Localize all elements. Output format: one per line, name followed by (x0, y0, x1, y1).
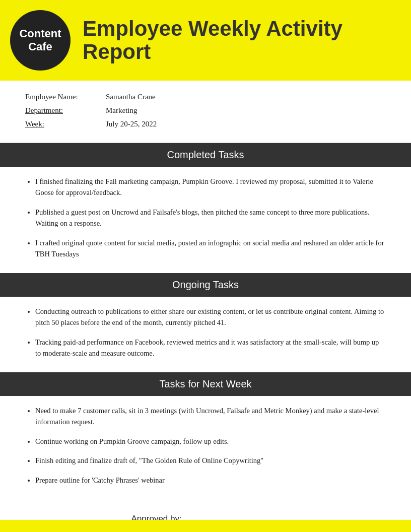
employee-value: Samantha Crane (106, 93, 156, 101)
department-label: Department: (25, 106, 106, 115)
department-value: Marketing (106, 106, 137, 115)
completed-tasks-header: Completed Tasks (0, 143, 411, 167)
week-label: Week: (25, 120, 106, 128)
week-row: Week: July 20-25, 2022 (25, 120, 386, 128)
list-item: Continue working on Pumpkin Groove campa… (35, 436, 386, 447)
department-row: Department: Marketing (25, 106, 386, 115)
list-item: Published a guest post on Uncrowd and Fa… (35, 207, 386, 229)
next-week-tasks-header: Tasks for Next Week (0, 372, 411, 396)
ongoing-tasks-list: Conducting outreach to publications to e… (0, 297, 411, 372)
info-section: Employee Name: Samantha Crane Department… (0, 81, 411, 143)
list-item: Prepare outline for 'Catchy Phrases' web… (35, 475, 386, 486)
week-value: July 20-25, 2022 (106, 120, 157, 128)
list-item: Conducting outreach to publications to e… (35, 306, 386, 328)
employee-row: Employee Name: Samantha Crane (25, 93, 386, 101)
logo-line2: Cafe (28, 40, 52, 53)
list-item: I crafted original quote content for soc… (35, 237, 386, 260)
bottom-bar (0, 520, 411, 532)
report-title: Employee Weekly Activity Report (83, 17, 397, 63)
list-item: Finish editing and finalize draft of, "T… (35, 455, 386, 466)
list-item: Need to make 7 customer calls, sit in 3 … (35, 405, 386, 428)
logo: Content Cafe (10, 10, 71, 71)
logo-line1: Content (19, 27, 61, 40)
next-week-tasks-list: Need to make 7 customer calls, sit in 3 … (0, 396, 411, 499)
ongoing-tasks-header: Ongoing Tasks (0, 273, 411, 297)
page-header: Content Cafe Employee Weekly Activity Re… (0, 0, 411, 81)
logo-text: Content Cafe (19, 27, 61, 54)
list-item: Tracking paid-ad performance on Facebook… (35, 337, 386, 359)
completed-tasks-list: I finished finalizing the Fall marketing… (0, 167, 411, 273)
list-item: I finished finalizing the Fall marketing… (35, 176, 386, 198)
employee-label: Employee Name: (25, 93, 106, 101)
= = = = = = =
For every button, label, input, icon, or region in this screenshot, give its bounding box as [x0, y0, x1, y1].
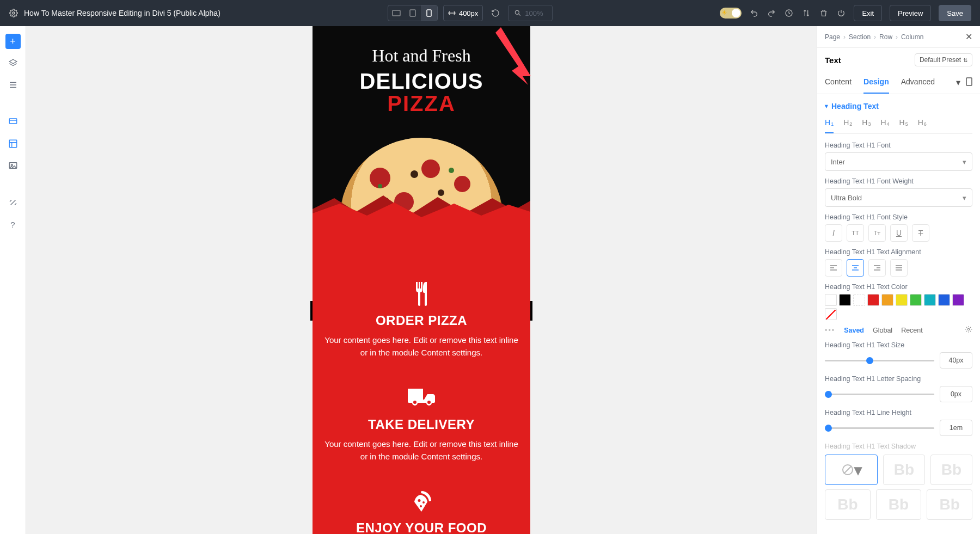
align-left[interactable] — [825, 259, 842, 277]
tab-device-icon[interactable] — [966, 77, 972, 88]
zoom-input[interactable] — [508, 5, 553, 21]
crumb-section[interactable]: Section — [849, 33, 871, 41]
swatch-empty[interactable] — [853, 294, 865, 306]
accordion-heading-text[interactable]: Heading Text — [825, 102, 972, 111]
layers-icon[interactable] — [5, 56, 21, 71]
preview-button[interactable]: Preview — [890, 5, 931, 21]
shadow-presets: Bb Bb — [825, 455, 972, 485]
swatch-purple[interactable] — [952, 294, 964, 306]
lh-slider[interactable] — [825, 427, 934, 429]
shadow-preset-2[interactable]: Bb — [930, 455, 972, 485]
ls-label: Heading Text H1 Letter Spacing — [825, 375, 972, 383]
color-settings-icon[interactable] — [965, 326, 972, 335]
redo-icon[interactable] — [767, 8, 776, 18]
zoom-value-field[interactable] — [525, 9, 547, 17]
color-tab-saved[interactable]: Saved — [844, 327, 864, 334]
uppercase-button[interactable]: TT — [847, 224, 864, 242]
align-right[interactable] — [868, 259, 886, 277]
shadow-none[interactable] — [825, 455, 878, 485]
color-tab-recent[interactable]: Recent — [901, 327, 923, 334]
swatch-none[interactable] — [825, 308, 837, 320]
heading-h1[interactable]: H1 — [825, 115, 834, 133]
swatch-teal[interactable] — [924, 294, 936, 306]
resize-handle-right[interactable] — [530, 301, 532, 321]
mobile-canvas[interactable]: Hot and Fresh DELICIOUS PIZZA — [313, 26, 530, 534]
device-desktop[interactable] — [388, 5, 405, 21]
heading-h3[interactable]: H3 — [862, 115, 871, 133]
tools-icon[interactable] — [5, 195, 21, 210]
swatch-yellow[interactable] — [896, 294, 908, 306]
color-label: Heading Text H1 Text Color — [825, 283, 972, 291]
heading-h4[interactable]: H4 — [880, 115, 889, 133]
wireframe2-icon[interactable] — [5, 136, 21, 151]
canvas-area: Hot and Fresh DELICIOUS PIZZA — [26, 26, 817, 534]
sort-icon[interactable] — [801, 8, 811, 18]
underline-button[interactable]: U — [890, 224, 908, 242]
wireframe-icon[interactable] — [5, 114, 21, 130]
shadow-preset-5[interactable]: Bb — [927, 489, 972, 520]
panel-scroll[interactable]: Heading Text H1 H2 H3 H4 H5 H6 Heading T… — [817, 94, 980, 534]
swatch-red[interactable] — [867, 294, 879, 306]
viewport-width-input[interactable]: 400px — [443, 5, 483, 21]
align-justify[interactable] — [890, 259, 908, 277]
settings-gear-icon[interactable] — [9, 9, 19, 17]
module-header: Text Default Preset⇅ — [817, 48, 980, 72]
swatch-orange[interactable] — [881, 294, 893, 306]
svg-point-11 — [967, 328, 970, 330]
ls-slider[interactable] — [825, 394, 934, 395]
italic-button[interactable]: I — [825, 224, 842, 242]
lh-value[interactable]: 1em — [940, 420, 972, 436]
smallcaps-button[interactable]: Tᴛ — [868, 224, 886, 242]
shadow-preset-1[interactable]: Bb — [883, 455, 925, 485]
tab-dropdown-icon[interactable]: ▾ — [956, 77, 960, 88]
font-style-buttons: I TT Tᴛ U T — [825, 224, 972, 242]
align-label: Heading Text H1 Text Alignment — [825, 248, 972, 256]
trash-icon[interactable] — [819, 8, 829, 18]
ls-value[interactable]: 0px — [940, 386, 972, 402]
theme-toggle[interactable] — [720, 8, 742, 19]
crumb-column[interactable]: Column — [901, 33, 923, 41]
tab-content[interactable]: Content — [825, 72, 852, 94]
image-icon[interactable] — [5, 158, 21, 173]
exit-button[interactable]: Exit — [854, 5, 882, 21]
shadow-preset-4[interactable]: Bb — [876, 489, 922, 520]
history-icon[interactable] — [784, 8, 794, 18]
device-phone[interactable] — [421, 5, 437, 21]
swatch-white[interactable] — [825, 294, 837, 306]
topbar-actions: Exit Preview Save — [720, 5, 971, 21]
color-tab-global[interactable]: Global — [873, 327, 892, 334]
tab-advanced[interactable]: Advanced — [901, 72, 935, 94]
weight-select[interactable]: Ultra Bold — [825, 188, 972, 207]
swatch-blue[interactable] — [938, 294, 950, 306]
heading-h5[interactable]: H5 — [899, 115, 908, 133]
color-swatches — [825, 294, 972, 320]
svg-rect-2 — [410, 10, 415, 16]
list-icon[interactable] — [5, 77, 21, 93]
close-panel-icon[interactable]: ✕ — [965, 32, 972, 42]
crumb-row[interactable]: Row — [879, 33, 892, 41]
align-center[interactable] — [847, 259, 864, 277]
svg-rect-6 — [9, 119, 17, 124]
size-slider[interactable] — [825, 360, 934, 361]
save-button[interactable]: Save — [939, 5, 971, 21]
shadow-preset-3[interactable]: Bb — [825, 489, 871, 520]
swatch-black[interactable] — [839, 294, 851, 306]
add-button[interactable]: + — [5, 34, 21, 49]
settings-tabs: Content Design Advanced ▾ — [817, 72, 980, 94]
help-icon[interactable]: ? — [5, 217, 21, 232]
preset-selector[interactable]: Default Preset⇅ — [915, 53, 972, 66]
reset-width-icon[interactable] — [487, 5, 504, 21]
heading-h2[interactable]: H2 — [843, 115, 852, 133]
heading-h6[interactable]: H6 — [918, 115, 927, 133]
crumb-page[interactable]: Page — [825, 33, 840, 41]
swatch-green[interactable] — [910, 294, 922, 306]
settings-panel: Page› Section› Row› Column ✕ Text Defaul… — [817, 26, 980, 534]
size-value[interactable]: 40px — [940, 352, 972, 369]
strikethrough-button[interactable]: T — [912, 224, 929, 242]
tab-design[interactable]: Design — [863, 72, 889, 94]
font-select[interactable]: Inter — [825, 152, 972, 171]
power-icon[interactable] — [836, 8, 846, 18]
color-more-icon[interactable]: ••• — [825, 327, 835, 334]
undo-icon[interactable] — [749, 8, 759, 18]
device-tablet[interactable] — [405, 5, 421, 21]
= = = = = = =
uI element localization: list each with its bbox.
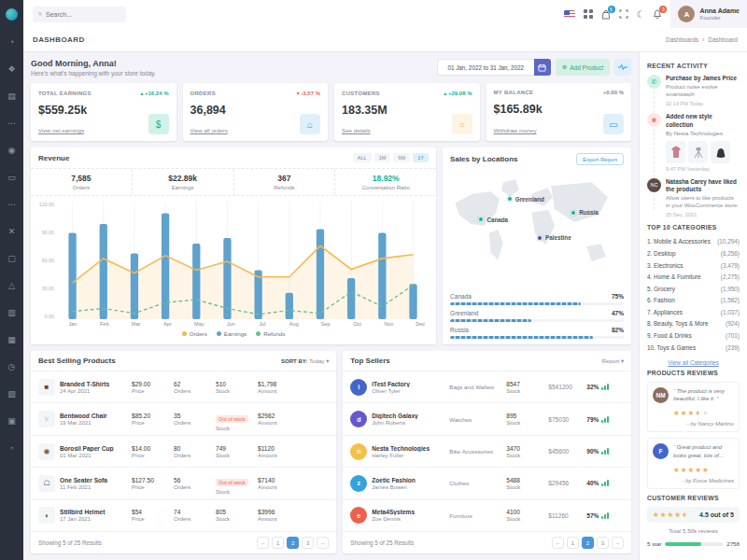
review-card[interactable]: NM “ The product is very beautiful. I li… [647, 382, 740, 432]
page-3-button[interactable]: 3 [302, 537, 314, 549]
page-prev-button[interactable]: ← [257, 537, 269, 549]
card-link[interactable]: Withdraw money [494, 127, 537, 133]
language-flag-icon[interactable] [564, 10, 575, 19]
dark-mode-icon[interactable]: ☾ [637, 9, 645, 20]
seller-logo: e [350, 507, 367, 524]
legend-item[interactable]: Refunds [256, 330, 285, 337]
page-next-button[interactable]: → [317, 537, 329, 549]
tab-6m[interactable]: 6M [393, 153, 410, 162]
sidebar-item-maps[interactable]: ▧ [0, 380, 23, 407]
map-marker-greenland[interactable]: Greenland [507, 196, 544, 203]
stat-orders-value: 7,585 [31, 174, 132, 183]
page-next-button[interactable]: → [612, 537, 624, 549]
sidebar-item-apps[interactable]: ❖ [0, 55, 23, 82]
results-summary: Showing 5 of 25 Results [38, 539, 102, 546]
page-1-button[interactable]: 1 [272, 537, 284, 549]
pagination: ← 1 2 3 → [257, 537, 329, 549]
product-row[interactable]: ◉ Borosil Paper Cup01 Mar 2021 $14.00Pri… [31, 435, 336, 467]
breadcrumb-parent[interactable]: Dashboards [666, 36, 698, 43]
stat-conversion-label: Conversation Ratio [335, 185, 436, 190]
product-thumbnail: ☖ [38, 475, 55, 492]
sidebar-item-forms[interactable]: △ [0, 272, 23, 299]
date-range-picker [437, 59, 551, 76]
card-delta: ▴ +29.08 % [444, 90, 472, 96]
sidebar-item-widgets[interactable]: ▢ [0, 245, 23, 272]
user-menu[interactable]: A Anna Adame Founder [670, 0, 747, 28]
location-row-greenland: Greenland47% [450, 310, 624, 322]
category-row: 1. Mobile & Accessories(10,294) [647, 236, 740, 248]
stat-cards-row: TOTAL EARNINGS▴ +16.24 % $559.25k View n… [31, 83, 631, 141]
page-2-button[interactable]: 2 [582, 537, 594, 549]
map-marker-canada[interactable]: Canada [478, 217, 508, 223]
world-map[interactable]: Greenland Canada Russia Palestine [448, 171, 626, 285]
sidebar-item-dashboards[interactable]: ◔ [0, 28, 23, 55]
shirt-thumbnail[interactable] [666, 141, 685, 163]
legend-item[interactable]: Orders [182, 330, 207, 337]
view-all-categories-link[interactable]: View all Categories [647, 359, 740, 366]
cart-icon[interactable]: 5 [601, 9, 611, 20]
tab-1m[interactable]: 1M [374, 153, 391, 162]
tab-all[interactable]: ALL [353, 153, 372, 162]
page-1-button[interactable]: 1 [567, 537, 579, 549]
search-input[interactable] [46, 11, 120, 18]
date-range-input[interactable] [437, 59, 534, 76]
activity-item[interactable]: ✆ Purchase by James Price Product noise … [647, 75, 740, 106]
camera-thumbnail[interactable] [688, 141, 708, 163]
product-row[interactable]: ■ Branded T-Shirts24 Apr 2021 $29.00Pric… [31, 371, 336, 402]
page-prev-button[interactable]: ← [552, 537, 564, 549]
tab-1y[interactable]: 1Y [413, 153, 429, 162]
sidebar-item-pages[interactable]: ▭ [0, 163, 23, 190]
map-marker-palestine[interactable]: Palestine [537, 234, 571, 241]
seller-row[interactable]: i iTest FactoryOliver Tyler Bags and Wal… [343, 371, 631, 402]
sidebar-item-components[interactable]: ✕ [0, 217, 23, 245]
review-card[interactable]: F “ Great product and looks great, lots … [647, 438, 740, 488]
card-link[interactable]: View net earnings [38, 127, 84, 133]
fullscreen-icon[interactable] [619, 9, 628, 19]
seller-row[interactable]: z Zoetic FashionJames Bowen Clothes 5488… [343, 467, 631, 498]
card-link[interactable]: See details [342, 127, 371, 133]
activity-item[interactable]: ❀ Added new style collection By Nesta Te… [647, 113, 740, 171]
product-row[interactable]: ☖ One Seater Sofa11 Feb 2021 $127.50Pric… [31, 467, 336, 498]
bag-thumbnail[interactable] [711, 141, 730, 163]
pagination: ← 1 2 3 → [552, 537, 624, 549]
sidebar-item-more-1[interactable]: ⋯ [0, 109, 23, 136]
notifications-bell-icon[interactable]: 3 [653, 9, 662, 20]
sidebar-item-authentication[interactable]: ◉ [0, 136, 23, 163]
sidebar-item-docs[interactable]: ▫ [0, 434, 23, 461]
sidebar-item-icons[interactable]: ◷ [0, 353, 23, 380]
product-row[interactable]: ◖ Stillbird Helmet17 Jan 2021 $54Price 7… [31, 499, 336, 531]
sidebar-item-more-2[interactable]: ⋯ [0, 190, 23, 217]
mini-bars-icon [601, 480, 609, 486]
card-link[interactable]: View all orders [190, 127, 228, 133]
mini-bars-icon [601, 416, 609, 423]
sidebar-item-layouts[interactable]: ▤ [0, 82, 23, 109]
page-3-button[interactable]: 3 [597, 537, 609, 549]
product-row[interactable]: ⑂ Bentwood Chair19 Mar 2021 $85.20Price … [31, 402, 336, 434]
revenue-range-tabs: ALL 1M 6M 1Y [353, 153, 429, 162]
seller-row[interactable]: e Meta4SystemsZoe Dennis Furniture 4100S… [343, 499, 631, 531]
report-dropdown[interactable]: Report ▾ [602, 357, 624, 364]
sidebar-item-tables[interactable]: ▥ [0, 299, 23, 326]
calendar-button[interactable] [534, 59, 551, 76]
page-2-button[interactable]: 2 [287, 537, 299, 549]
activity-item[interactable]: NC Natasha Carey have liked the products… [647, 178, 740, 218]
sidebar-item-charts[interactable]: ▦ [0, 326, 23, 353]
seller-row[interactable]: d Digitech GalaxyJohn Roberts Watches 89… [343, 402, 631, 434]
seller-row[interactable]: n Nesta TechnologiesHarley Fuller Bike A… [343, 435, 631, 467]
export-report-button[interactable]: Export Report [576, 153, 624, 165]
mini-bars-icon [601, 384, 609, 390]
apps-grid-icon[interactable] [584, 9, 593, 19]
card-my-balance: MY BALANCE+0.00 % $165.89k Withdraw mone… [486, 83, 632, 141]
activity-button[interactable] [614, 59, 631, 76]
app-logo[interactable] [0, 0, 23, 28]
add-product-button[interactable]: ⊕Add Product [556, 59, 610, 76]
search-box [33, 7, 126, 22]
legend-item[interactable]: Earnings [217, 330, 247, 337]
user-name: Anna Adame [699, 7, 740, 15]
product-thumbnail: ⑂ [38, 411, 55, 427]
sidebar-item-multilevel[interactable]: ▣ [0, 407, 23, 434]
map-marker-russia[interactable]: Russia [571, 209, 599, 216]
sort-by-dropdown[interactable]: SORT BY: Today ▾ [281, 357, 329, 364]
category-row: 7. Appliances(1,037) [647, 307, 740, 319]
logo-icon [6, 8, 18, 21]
= = = = = = =
DIRECTIONS FOR THIS TASK:
Some lines in the material contain "Fall". Show all of them.

ANSWER SPACE:
completed-tasks-list: I finished finalizing the Fall marketing… (0, 167, 411, 273)
list-item: I finished finalizing the Fall marketing… (35, 176, 386, 198)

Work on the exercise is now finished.